Steel making

Industrial demand is a great leading indicator for the global economy. Companies producing steel (Nucor and Steel Dynamics) and aluminum (Alcoa) get early insights on demand via their order books.

All three reported earnings in the past 24 hours and here are what they have to say about the global economy.

Nucor from the press release:

"End use market demand remains strong for steel and steel products, and we remain confident that 2022 will be another year of very strong earnings and cash flow for Nucor.
We expect that the second quarter of 2022 will be the most profitable quarter in Nucor's history, surpassing the previous record set in the fourth quarter of 2021.
Second quarter earnings will be driven by increased profitability in the steel products segment, which continues to benefit from robust demand in nonresidential construction markets. In addition, the steel mills segment earnings are expected to strengthen due primarily to increased profitability at our sheet and plate mills. Similarly, Nucor's raw materials segment is expected to generate increased profits in the second quarter due to relatively higher selling prices for raw materials."

Steel Dynamics from the press release:

"We remain confident that market conditions are in place for domestic steel consumption to continue to be strong this year and into 2023.
Order entry activity continues to be robust across all of our businesses. We believe steel prices will remain supported by strong demand, balanced customer inventory levels, and elevated raw material costs. We believe the automotive, industrial, and energy sectors will remain solid steel consumers this year, with demand from the construction sector at the lead. Our steel fabrication operations order backlog remains at record volume and forward pricing levels.

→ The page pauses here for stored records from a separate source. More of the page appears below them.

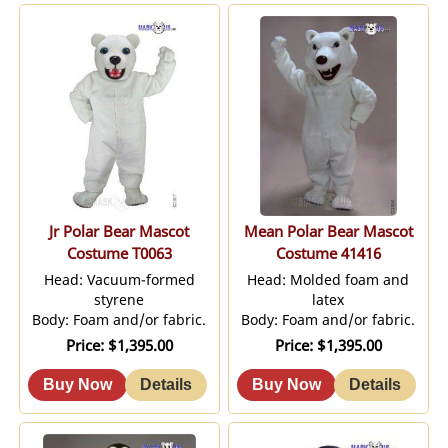
Jr Polar Bear Mascot
Mean Polar Bear Mascot
Costume T0063
Costume 41416
Head: Vacuum-formed
Head: Molded foam and
styrene
latex
Body: Foam and/or fabric.
Body: Foam and/or fabric.
Price
$1,395.00
Price
$1,395.00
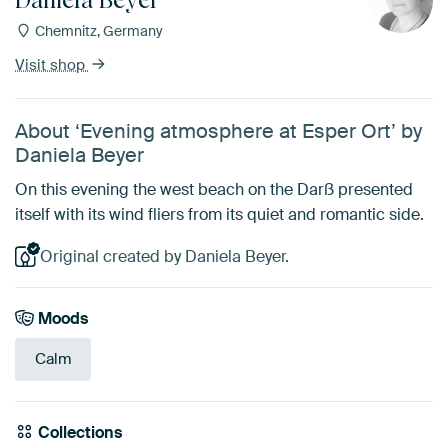
Chemnitz, Germany
Visit shop
About ‘Evening atmosphere at Esper Ort’ by
Daniela Beyer
On this evening the west beach on the Darß presented
itself with its wind fliers from its quiet and romantic side.
Original created by Daniela Beyer.
Moods
Calm
Collections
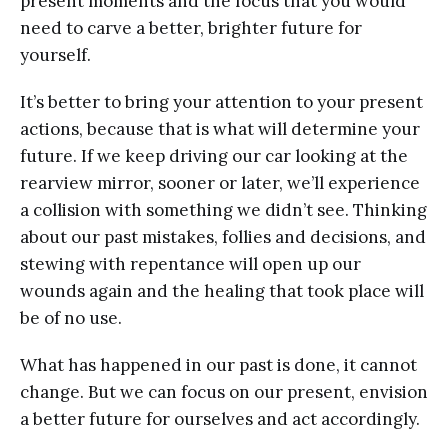
present moments and the focus that you would
need to carve a better, brighter future for
yourself.
It’s better to bring your attention to your present
actions, because that is what will determine your
future. If we keep driving our car looking at the
rearview mirror, sooner or later, we’ll experience
a collision with something we didn’t see. Thinking
about our past mistakes, follies and decisions, and
stewing with repentance will open up our
wounds again and the healing that took place will
be of no use.
What has happened in our past is done, it cannot
change. But we can focus on our present, envision
a better future for ourselves and act accordingly.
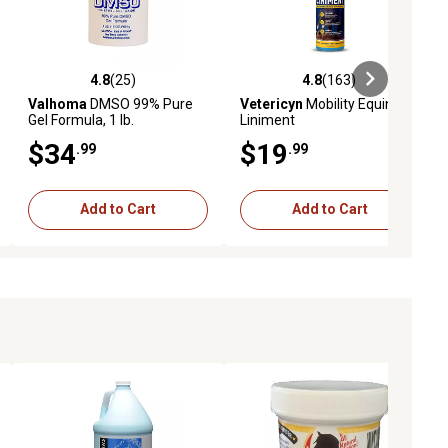
4.8
(25)
4.8
(163)
iews
4.8 out of 5 stars with 25 reviews
4.8 out of 5 stars with 163 revie
Valhoma
DMSO 99% Pure
Vetericyn
Mobility Equine
Gel Formula, 1 lb.
Liniment
$34
$19
.99
.99
Add to Cart
Add to Cart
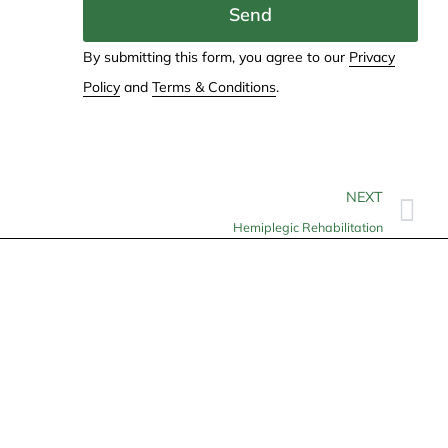
Send
By submitting this form, you agree to our
Privacy
Policy
and
Terms & Conditions
.
NEXT
Hemiplegic Rehabilitation
Contact
info@allheartcare.com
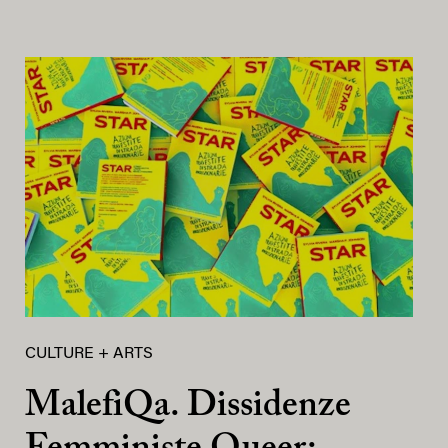
CULTURE + ARTS
MalefiQa. Dissidenze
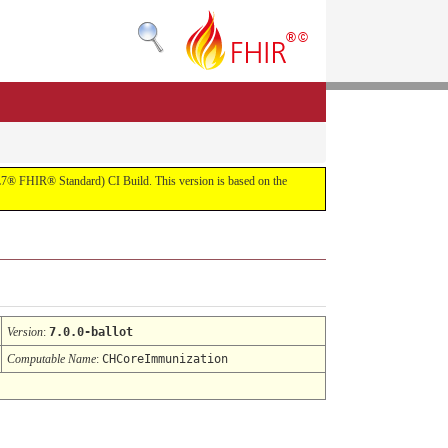
(HL7® FHIR® Standard) CI Build. This version is based on the
Version
:
7.0.0-ballot
Computable Name
:
CHCoreImmunization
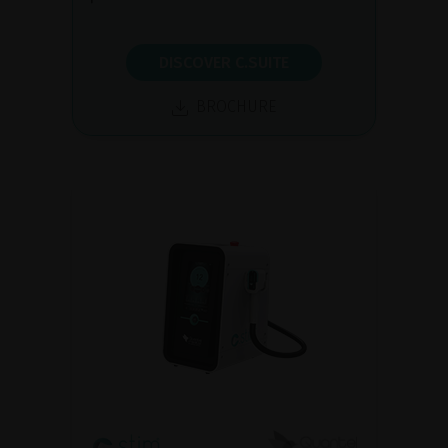
DISCOVER C.SUITE
BROCHURE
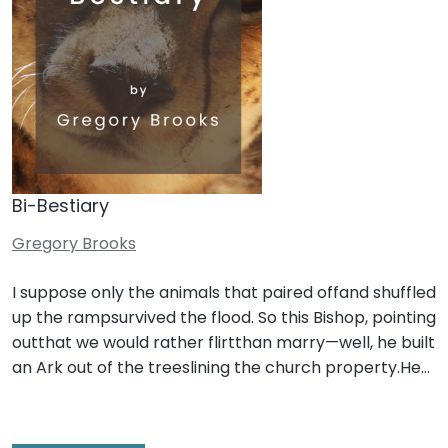
Bi-Bestiary
Gregory Brooks
I suppose only the animals that paired offand shuffled
up the rampsurvived the flood. So this Bishop, pointing
outthat we would rather flirtthan marry—well, he built
an Ark out of the treeslining the church property.He…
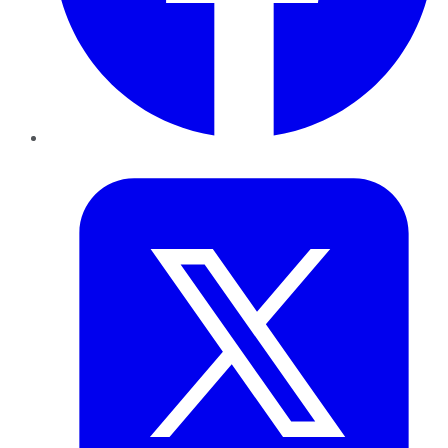
Twitter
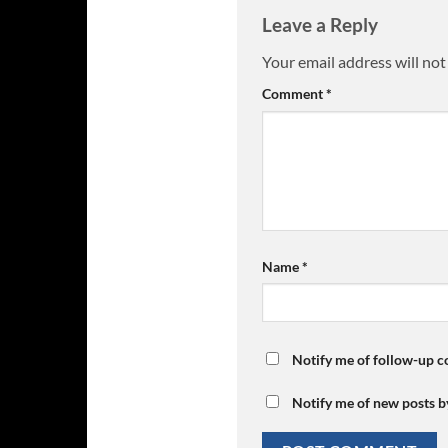
Leave a Reply
Your email address will not
Comment
*
Name
*
Notify me of follow-up 
Notify me of new posts b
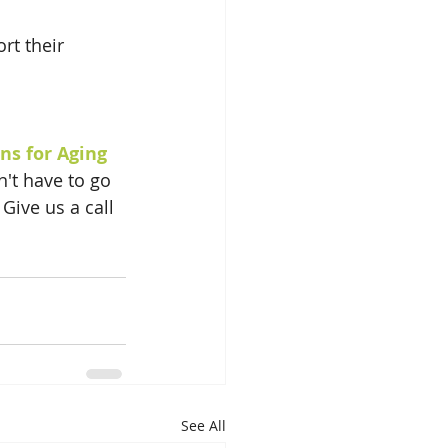
rt their 
ns for Aging
n't have to go 
Give us a call 
See All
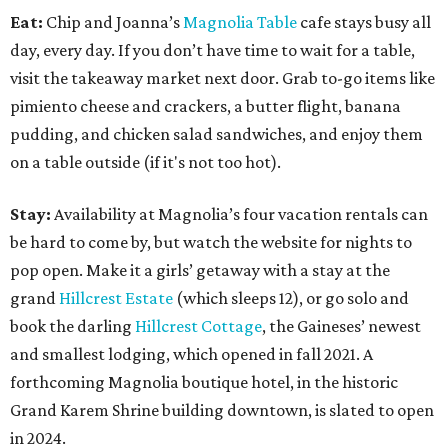
Eat:
Chip and Joanna’s
Magnolia Table
cafe stays busy all
day, every day. If you don’t have time to wait for a table,
visit the takeaway market next door. Grab to-go items like
pimiento cheese and crackers, a butter flight, banana
pudding, and chicken salad sandwiches, and enjoy them
on a table outside (if it's not too hot).
Stay:
Availability at Magnolia’s four vacation rentals can
be hard to come by, but watch the website for nights to
pop open. Make it a girls’ getaway with a stay at the
grand
Hillcrest Estate
(which sleeps 12), or go solo and
book the darling
Hillcrest Cottage
, the Gaineses’ newest
and smallest lodging, which opened in fall 2021. A
forthcoming Magnolia boutique hotel, in the historic
Grand Karem Shrine building downtown, is slated to open
in 2024.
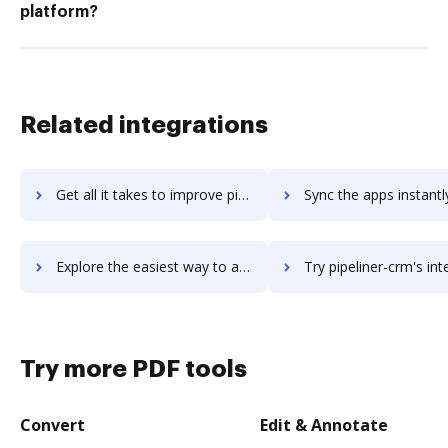
platform?
Related integrations
Get all it takes to improve pipelinedeals workflows through DocHub integration
Sync the apps instantly and import documents from pipelinedeals t
Explore the easiest way to archive documents to pipelinedeals using DocHub integration
Try pipeliner-crm's integration with DocHub to save 
Try more PDF tools
Convert
Edit & Annotate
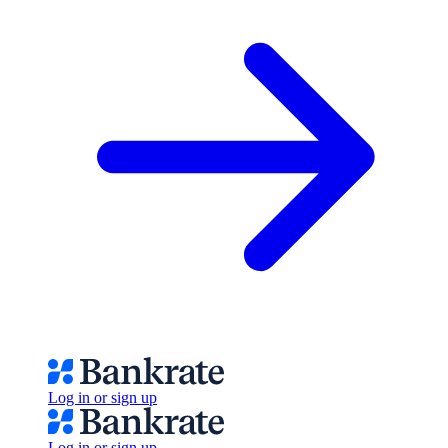
Log in or sign up
Log in or sign up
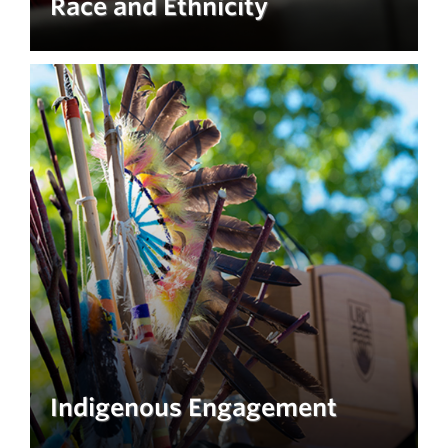
Race and Ethnicity
Indigenous Engagement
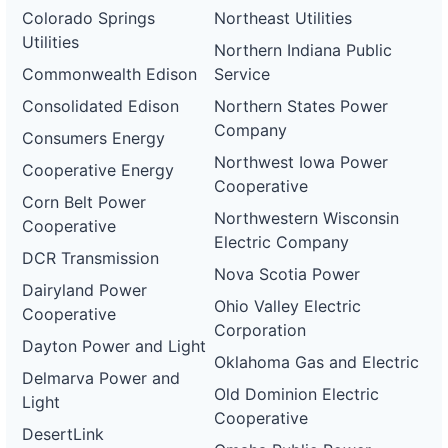
Colorado Springs
Northeast Utilities
Utilities
Northern Indiana Public
Commonwealth Edison
Service
Consolidated Edison
Northern States Power
Company
Consumers Energy
Northwest Iowa Power
Cooperative Energy
Cooperative
Corn Belt Power
Northwestern Wisconsin
Cooperative
Electric Company
DCR Transmission
Nova Scotia Power
Dairyland Power
Ohio Valley Electric
Cooperative
Corporation
Dayton Power and Light
Oklahoma Gas and Electric
Delmarva Power and
Old Dominion Electric
Light
Cooperative
DesertLink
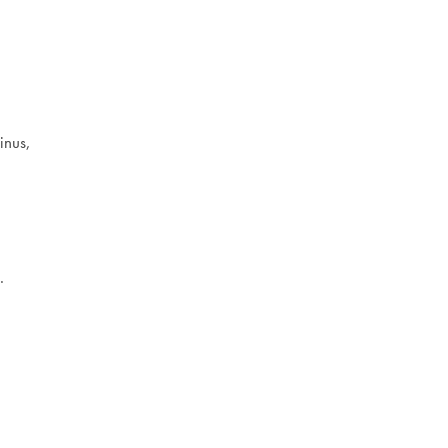
inus,
.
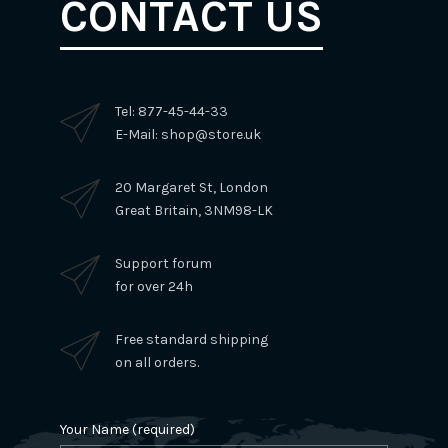
CONTACT US
Tel: 877-45-44-33
E-Mail: shop@store.uk
20 Margaret St, London
Great Britain, 3NM98-LK
Support forum
for over 24h
Free standard shipping
on all orders.
Your Name (required)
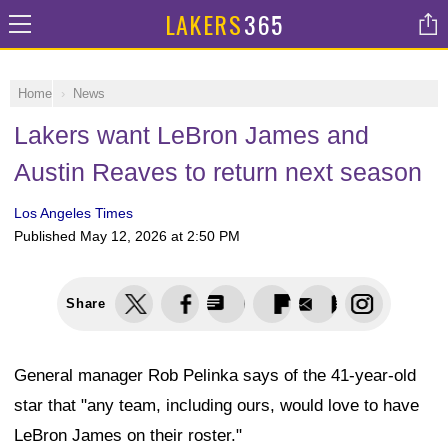
LAKERS
365
Home
News
Lakers want LeBron James and
Austin Reaves to return next season
Los Angeles Times
Published
May 12, 2026 at 2:50 PM
Share
General manager Rob Pelinka says of the 41-year-old
star that "any team, including ours, would love to have
LeBron James on their roster."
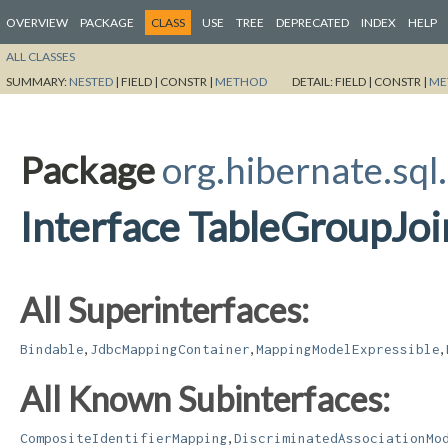
OVERVIEW
PACKAGE
CLASS
USE
TREE
DEPRECATED
INDEX
HELP
ALL CLASSES
SUMMARY:
NESTED
|
FIELD |
CONSTR |
METHOD
DETAIL:
FIELD |
CONSTR |
ME
Package
org.hibernate.sql
Interface TableGroupJo
All Superinterfaces:
,
,
,
Bindable
JdbcMappingContainer
MappingModelExpressible
All Known Subinterfaces:
,
CompositeIdentifierMapping
DiscriminatedAssociationMo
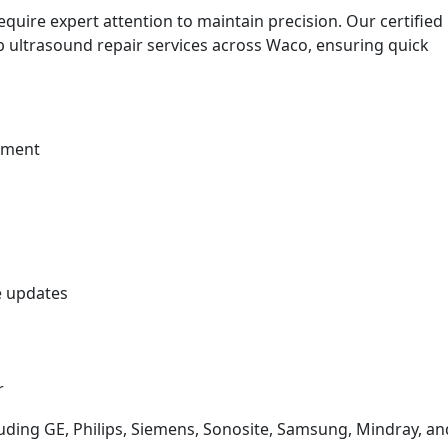
quire expert attention to maintain precision. Our certified
ab ultrasound repair services across Waco, ensuring quick
ement
e updates
r
uding GE, Philips, Siemens, Sonosite, Samsung, Mindray, an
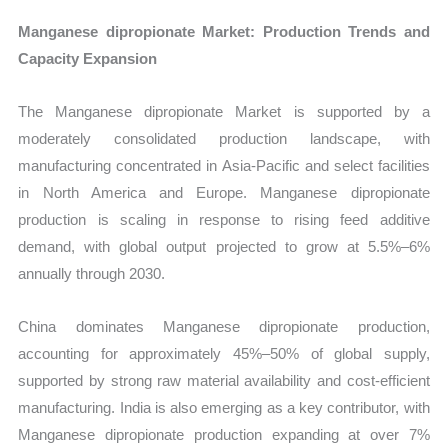
Manganese dipropionate Market: Production Trends and
Capacity Expansion
The Manganese dipropionate Market is supported by a
moderately consolidated production landscape, with
manufacturing concentrated in Asia-Pacific and select facilities
in North America and Europe. Manganese dipropionate
production is scaling in response to rising feed additive
demand, with global output projected to grow at 5.5%–6%
annually through 2030.
China dominates Manganese dipropionate production,
accounting for approximately 45%–50% of global supply,
supported by strong raw material availability and cost-efficient
manufacturing. India is also emerging as a key contributor, with
Manganese dipropionate production expanding at over 7%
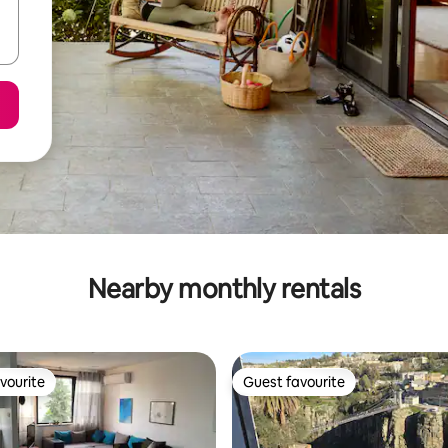
Nearby monthly rentals
vourite
Guest favourite
vourite
Guest favourite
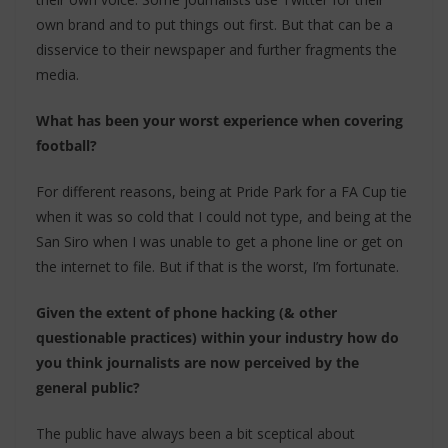
own brand and to put things out first. But that can be a
disservice to their newspaper and further fragments the
media.
What has been your worst experience when covering
football?
For different reasons, being at Pride Park for a FA Cup tie
when it was so cold that I could not type, and being at the
San Siro when I was unable to get a phone line or get on
the internet to file. But if that is the worst, I’m fortunate.
Given the extent of phone hacking (& other
questionable practices) within your industry how do
you think journalists are now perceived by the
general public?
The public have always been a bit sceptical about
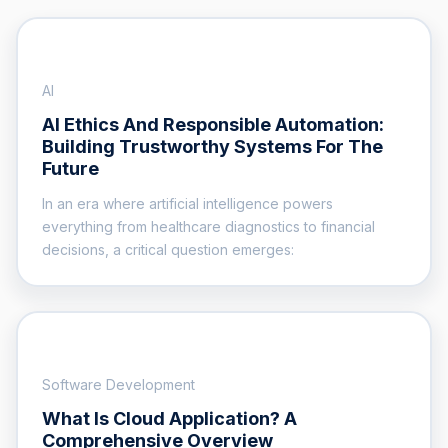
AI
AI Ethics And Responsible Automation:
Building Trustworthy Systems For The
Future
In an era where artificial intelligence powers
everything from healthcare diagnostics to financial
decisions, a critical question emerges:
Software Development
What Is Cloud Application? A
Comprehensive Overview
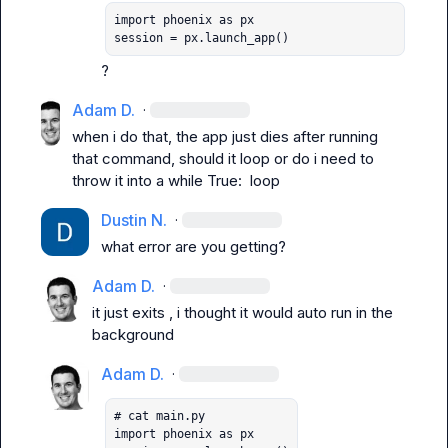
import phoenix as px

session = px.launch_app()
?
Adam D.
·
when i do that, the app just dies after running 
that command, should it loop or do i need to 
throw it into a 
while True:
  loop
Dustin N.
·
what error are you getting?
Adam D.
·
it just exits , i thought it would auto run in the 
background
Adam D.
·
# cat main.py

import phoenix as px
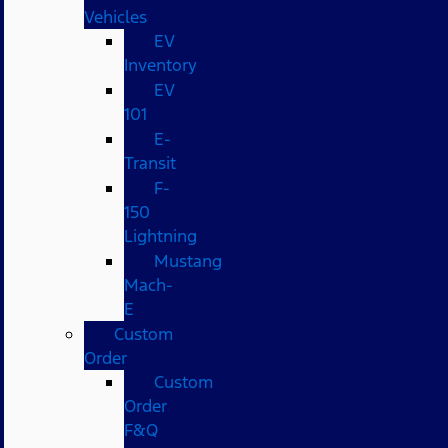
Vehicles
EV
Inventory
EV
101
E-
Transit
F-
150
Lightning
Mustang
Mach-
E
Custom
Order
Custom
Order
F&Q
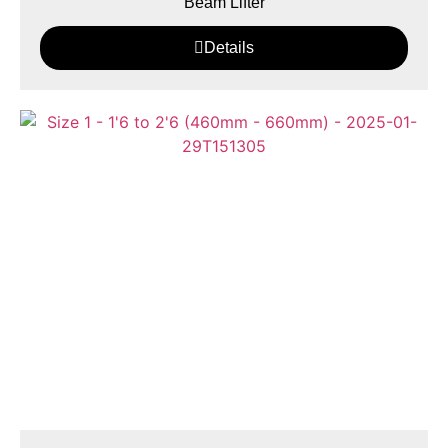
Beam Lifter
Details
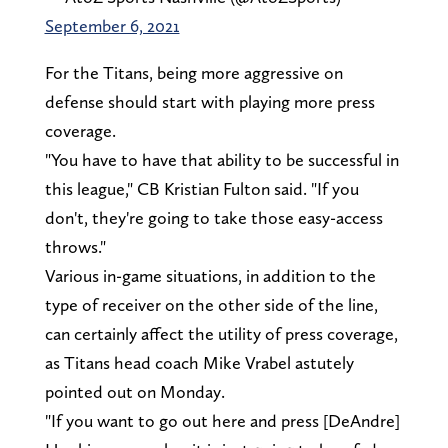
September 6, 2021
For the Titans, being more aggressive on
defense should start with playing more press
coverage.
"You have to have that ability to be successful in
this league," CB Kristian Fulton said. "If you
don't, they're going to take those easy-access
throws."
Various in-game situations, in addition to the
type of receiver on the other side of the line,
can certainly affect the utility of press coverage,
as Titans head coach Mike Vrabel astutely
pointed out on Monday.
"If you want to go out here and press [DeAndre]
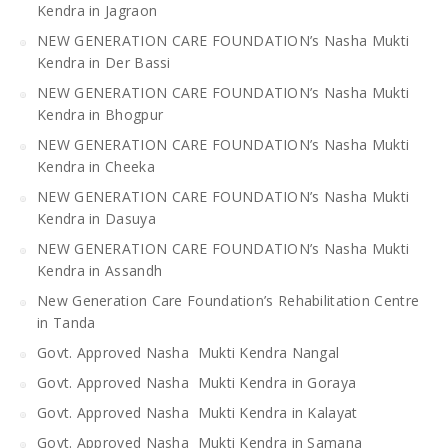
Kendra in Jagraon
NEW GENERATION CARE FOUNDATION’s Nasha Mukti
Kendra in Der Bassi
NEW GENERATION CARE FOUNDATION’s Nasha Mukti
Kendra in Bhogpur
NEW GENERATION CARE FOUNDATION’s Nasha Mukti
Kendra in Cheeka
NEW GENERATION CARE FOUNDATION’s Nasha Mukti
Kendra in Dasuya
NEW GENERATION CARE FOUNDATION’s Nasha Mukti
Kendra in Assandh
New Generation Care Foundation’s Rehabilitation Centre
in Tanda
Govt. Approved Nasha Mukti Kendra Nangal
Govt. Approved Nasha Mukti Kendra in Goraya
Govt. Approved Nasha Mukti Kendra in Kalayat
Govt. Approved Nasha Mukti Kendra in Samana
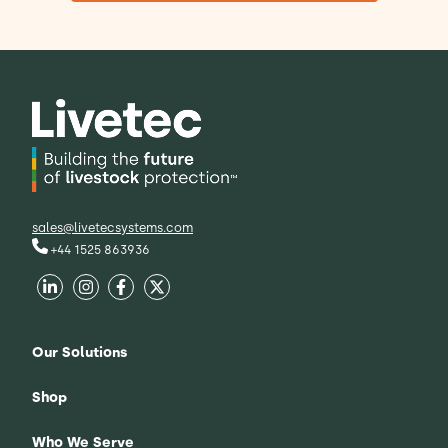
sales@livetecsystems.com
+44 1525 863936
Our Solutions
Shop
Who We Serve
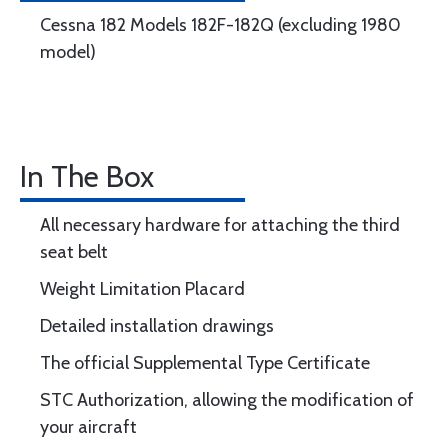
Cessna 182 Models 182F-182Q (excluding 1980
model)
In The Box
All necessary hardware for attaching the third
seat belt
Weight Limitation Placard
Detailed installation drawings
The official Supplemental Type Certificate
STC Authorization, allowing the modification of
your aircraft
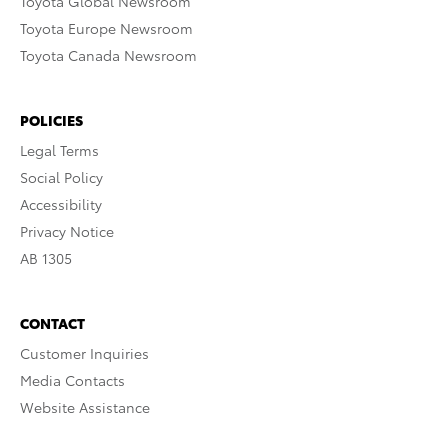
Toyota Global Newsroom
Toyota Europe Newsroom
Toyota Canada Newsroom
POLICIES
Legal Terms
Social Policy
Accessibility
Privacy Notice
AB 1305
CONTACT
Customer Inquiries
Media Contacts
Website Assistance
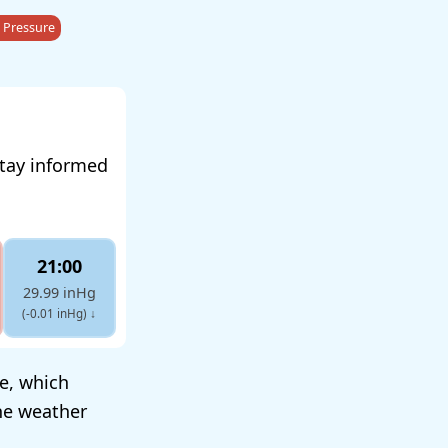
 Pressure
stay informed
21:00
29.99 inHg
(-0.01 inHg)
↓
re, which
he weather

This combined with continued robust order activity and broad customer optimism, supports strong overall demand dynamics for the construction industry. We believe this overall momentum will continue and that our second quarter 2022 consolidated earnings should represent another record quarterly performance"

Alcoa CEO Roy Harvey (in the conference call after being asked about demand):

"Yes. So let me get started on that one. And I would break it into a few different pieces, but then we could just make sure that I cover all of your concerns when we get to the end. Start off, we talked a little bit about supply chain disruptions. They existed prior to the war in Ukraine, but that war has exacerbated them. I think that's sort of made this chip shortage in automotive be a little bit more difficult. It's also creating some knock-on impacts that are happening around whether the economy continues to grow as it did. And we just saw the IMF bring down their expectations for economic growth just over the course of these last hours or this last day. And so I think that tends to start to erode a little bit some of the demand that we see because aluminum is so tied to the general economic cycle. And I would say that automotive is a place where we're really seeing some of those supply chain disruptions happen and where you have very clear ties in Europe and elsewhere around the world.
You're also seeing an inflationary market. And so as we see some of the inflation happen as we see how the U.S. Fed, for example, reacts to that situation, it tends to put a bit of a break on what we're seeing in demand as well. Again, it's very much more at the very edges. And so when we look at our change in expectations for demand from last quarter to this quarter, we were saying 2% to 3% last quarter. We're now saying aluminum is going to grow by about 2%. And so that tells you, yes, you are starting to see some impacts. However, it's not deep, and we continue to see an aluminum market that's growing.
I would caveat that and just make a very quick reminder that aluminum continues to grow, and we're also seeing significant supply disruptions. So when we look at the favorability of aluminum as a commodity, and it gets down to the financials, the fact is you're having trouble operating smelters inside of Europe because of the price of energy. And we've seen a pretty significant impact there. We're uncertain how much metal is actually being produced in Russia because whether they can actually get the alumina that they need or can actually export that metal. And so from an aluminum perspective, you are seeing a little bit of erosion inside of demand, but you're actually seeing more erosion inside of the supply, the ability to supply and produce aluminum at the same time.
For Alcoa specifically -- and this will round out my answer and then we can sort of move on to the next one or you can ask any clarifying questions. For Alcoa, our order book is very strong. And so when we look forward, we have not seen impacts outside of sort of one-off items that can be very quickly replaced. We simply haven't seen our order book suffer because of the current environment that we find. So we're not seeing demand impacts on our orders. And I would just remind you that we're seeing certainly growth in our regional premiums. We're seeing growth in our product premiums -- significant growth in our product premiums, which you saw come out in our Q1 results. And we are maxed out. We simply don't have more capacity because the customers are asking for everything that we can put out there. So I think there is the potential for disturbance in demand, but it's certainly not being seen in the markets where we have our significant sales, which is really North America and Europe."